(Records provided begins)

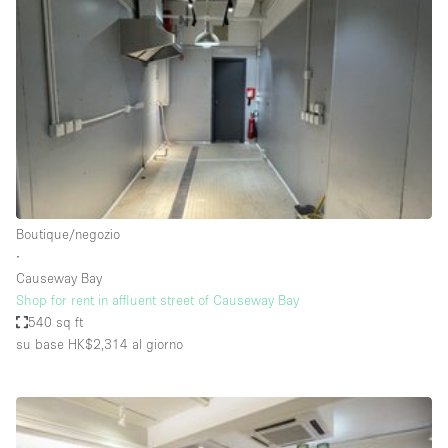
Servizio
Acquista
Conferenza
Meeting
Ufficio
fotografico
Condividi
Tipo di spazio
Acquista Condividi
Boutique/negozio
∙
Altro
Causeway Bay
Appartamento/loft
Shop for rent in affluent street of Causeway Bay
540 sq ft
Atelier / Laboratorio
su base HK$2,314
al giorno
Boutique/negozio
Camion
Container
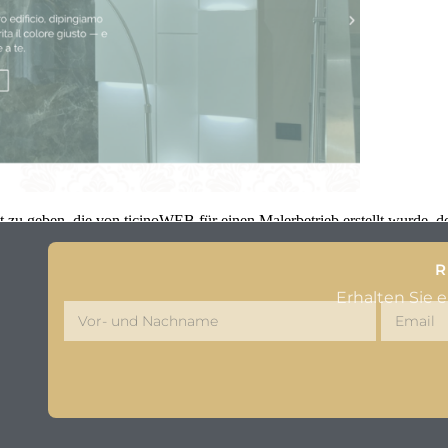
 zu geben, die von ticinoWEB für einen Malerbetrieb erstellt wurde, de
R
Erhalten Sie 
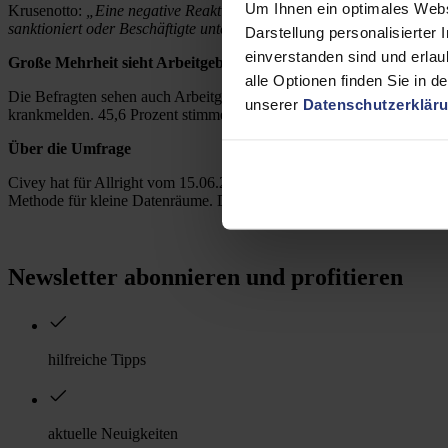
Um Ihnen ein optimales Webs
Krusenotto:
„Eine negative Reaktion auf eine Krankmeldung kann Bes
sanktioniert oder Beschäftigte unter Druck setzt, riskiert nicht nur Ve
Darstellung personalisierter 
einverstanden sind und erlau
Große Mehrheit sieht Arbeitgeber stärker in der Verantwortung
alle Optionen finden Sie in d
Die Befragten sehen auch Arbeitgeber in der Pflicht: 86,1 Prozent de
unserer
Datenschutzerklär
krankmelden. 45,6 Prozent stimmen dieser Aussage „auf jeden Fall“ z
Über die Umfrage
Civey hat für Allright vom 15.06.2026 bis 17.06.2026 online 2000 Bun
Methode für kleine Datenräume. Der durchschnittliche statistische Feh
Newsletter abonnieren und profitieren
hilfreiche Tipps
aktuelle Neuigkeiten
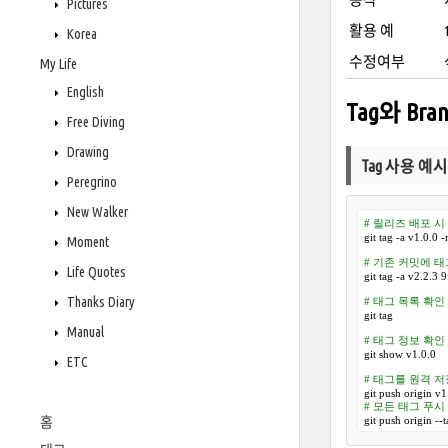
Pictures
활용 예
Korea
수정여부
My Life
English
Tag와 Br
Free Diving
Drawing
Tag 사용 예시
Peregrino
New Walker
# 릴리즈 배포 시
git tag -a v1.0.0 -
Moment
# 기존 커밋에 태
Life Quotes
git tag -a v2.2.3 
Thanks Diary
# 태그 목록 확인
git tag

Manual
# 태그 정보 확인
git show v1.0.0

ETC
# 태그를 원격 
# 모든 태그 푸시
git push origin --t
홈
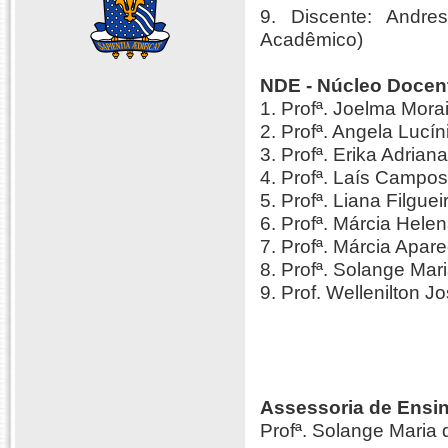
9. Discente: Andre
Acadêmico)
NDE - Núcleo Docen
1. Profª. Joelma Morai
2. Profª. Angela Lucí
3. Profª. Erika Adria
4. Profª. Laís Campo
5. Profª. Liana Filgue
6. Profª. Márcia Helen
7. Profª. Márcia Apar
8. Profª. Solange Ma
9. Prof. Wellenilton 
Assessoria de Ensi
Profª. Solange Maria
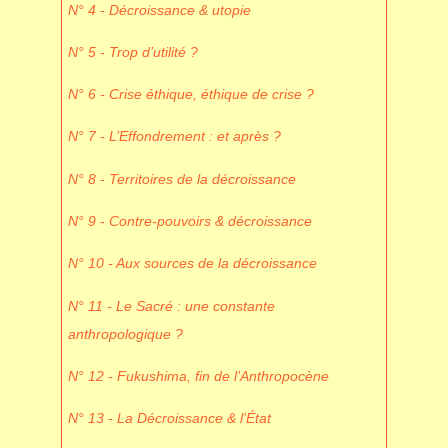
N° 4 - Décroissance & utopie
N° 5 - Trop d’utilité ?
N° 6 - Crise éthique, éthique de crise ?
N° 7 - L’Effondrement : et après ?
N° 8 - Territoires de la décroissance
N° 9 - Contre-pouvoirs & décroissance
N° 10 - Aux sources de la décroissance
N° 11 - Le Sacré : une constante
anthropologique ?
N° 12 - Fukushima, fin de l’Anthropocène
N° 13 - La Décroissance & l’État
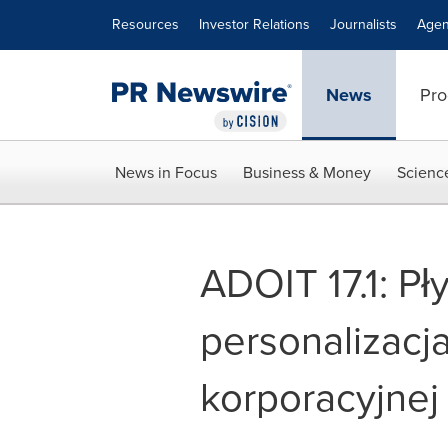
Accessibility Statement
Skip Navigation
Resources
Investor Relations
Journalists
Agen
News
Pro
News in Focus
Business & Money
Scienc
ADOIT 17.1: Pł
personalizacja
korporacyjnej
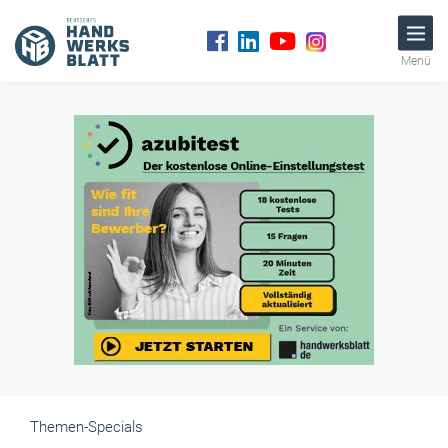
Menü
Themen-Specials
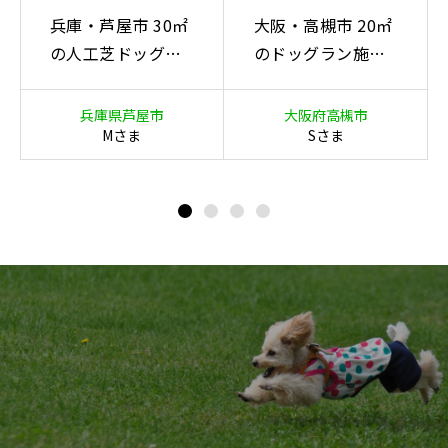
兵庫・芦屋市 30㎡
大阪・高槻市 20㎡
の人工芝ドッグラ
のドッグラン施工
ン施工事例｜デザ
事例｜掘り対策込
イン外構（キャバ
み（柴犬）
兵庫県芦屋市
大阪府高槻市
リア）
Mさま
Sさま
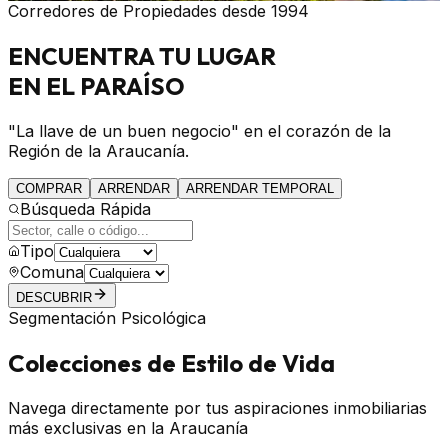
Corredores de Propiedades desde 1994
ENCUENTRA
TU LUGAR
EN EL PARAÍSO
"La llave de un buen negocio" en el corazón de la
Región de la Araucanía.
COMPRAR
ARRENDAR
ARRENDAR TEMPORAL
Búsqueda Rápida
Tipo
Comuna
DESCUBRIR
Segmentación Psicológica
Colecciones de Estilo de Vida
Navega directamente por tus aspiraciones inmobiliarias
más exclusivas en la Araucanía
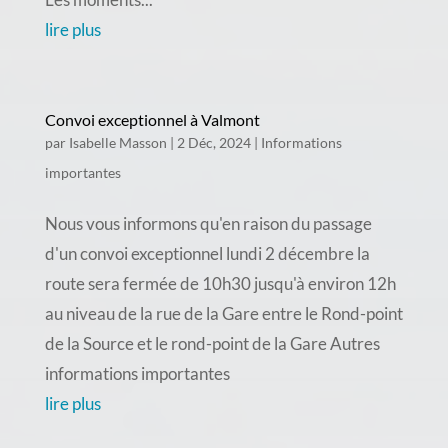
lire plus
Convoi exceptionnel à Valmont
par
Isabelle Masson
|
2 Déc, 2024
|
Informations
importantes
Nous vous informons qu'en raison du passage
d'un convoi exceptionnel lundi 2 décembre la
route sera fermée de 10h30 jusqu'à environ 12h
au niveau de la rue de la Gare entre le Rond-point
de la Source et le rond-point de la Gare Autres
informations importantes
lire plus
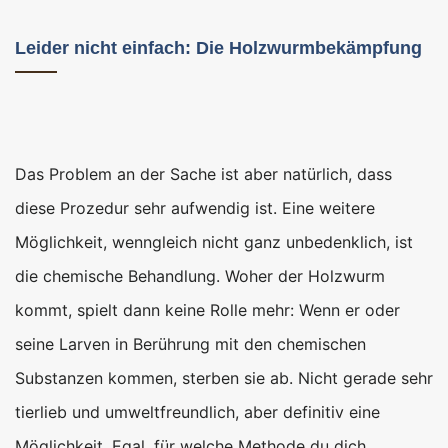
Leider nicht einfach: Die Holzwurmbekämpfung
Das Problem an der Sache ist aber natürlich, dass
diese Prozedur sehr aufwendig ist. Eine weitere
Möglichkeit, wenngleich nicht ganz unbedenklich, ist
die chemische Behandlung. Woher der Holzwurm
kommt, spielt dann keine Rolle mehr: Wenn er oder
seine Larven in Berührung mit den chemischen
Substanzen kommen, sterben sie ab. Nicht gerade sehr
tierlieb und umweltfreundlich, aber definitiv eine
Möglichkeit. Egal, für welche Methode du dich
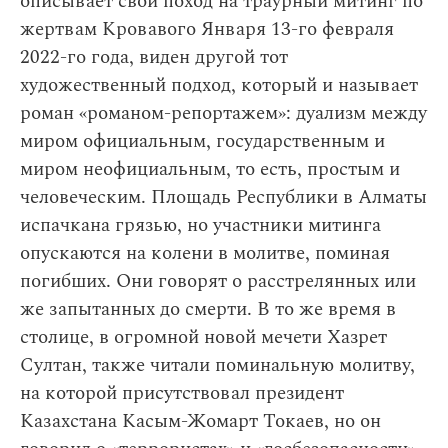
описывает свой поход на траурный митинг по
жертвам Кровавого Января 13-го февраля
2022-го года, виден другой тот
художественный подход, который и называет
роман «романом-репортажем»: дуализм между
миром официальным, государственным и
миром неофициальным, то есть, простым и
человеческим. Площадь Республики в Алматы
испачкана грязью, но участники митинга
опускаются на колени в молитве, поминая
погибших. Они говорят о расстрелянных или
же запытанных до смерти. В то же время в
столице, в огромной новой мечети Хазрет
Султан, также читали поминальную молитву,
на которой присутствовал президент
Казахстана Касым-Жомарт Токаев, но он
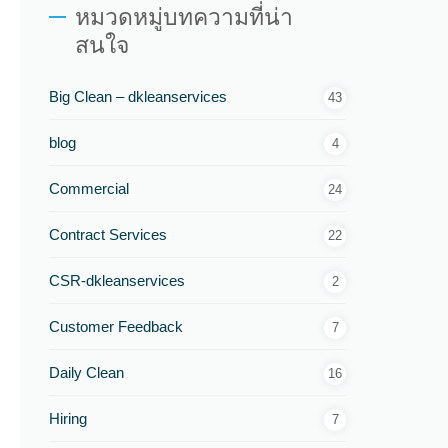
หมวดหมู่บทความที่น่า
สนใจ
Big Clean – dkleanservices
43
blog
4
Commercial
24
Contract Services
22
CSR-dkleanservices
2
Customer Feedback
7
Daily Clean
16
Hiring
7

(Records provided ends)

§ **Work to be completed**
Give the records again exactly, minus the pictures.

§ **Solution for this problem**
Servizio
Acquista
Conferenza
Meeting
Ufficio
fotografico
Condividi
Tipo di spazio
Acquista Condividi
Boutique/negozio
∙
Altro
Causeway Bay
Appartamento/loft
Shop for rent in affluent street of Causeway Bay
540 sq ft
Atelier / Laboratorio
su base HK$2,314
al giorno
Boutique/negozio
Camion
Container
 zu geben, die von ticinoWEB für einen Malerbetrieb erstellt wurde, de
R
Erhalten Sie 
Um Ihnen ein optimales Webs
Krusenotto:
„Eine negative Reaktion auf eine Krankmeldung kann Bes
sanktioniert oder Beschäftigte unter Druck setzt, riskiert nicht nur Ve
Darstellung personalisierter 
einverstanden sind und erlau
Große Mehrheit sieht Arbeitgeber stärker in der Verantwortung
alle Optionen finden Sie in d
Die Befragten sehen auch Arbeitgeber in der Pflicht: 86,1 Prozent de
unserer
Datenschutzerklär
krankmelden. 45,6 Prozent stimmen dieser Aussage „auf jeden Fall“ z
Über die Umfrage
Civey hat für Allright vom 15.06.2026 bis 17.06.2026 online 2000 Bun
Methode für kleine Datenräume. Der durchschnittliche statistische Feh
Newsletter abonnieren und profitieren
hilfreiche Tipps
aktuelle Neuigkeiten
Pictures
활용 예
Korea
수정여부
My Life
English
Tag와 Br
Free Diving
Drawing
Tag 사용 예시
Peregrino
New Walker
# 릴리즈 배포 시
git tag -a v1.0.0 -
Moment
# 기존 커밋에 태
Life Quotes
git tag -a v2.2.3 
Thanks Diary
# 태그 목록 확인
git tag

Manual
# 태그 정보 확인
git show v1.0.0

ETC
# 태그를 원격 
# 모든 태그 푸시
git push origin --t
홈
9. Discente: Andre
Acadêmico)
NDE - Núcleo Docen
1. Profª. Joelma Morai
2. Profª. Angela Lucí
3. Profª. Erika Adria
4. Profª. Laís Campo
5. Profª. Liana Filgue
6. Profª. Márcia Helen
7. Profª. Márcia Apar
8. Profª. Solange Ma
9. Prof. Wellenilton 
Assessoria de Ensi
Profª. Solange Maria
N° 4 - Décroissance & utopie
N° 5 - Trop d’utilité ?
N° 6 - Crise éthique, éthique de crise ?
N° 7 - L’Effondrement : et après ?
N° 8 - Territoires de la décroissance
N° 9 - Contre-pouvoirs & décroissance
N° 10 - Aux sources de la décroissance
N° 11 - Le Sacré : une constante
anthropologique ?
N° 12 - Fukushima, fin de l’Anthropocène
N° 13 - La Décroissance & l’État
Accessibility Statement
Skip Navigation
Resources
Investor Relations
Journalists
Agen
News
Pro
News in Focus
Business & Money
Scienc
ADOIT 17.1: Pł
personalizacja
korporacyjnej
Menü
Themen-Specials
兵庫・芦屋市 30㎡
大阪・高槻市 20㎡
の人工芝ドッグラ
のドッグラン施工
ン施工事例｜デザ
事例｜掘り対策込
イン外構（キャバ
み（柴犬）
兵庫県芦屋市
大阪府高槻市
リア）
Mさま
Sさま
Corredores de Propiedades desde 1994
ENCUENTRA
TU LUGAR
EN EL PARAÍSO
"La llave de un buen negocio" en el corazón de la
Región de la Araucanía.
COMPRAR
ARRENDAR
ARRENDAR TEMPORAL
Búsqueda Rápida
Tipo
Comuna
DESCUBRIR
Segmentación Psicológica
Colecciones de Estilo de Vida
Navega directamente por tus aspiraciones inmobiliarias
más exclusivas en la Araucanía
lire plus
Convoi exceptionnel à Valmont
par
Isabelle Masson
|
2 Déc, 2024
|
Informations
importantes
Nous vous informons qu'en raison du passage
d'un convoi exceptionnel lundi 2 décembre la
route sera fermée de 10h30 jusqu'à environ 12h
au niveau de la rue de la Gare entre le Rond-point
de la Source et le rond-point de la Gare Autres
informations importantes
lire plus
Leider nicht einfach: Die Holzwurmbekämpfung
Das Problem an der Sache ist aber natürlich, dass
diese Prozedur sehr aufwendig ist. Eine weitere
Möglichkeit, wenngleich nicht ganz unbedenklich, ist
die chemische Behandlung. Woher der Holzwurm
kommt, spielt dann keine Rolle mehr: Wenn er oder
seine Larven in Berührung mit den chemischen
Substanzen kommen, sterben sie ab. Nicht gerade sehr
tierlieb und umweltfreundlich, aber definitiv eine
Möglichkeit. Egal, für welche Methode du dich
описывает свой поход на траурный митинг по
жертвам Кровавого Января 13-го февраля
2022-го года, виден другой тот
художественный подход, который и называет
роман «романом-репортажем»: дуализм между
миром официальным, государственным и
миром неофициальным, то есть, простым и
человеческим. Площадь Республики в Алматы
испачкана грязью, но участники митинга
опускаются на колени в молитве, поминая
погибших. Они говорят о расстрелянных или
же запытанных до смерти. В то же время в
столице, в огромной новой мечети Хазрет
Султан, также читали поминальную молитву,
на которой присутствовал президент
Казахстана Касым-Жомарт Токаев, но он
หมวดหมู่บทความที่น่า
สนใจ
Big Clean – dkleanservices
43
blog
4
Commercial
24
Contract Services
22
CSR-dkleanservices
2
Customer Feedback
7
Daily Clean
16
Hiring
7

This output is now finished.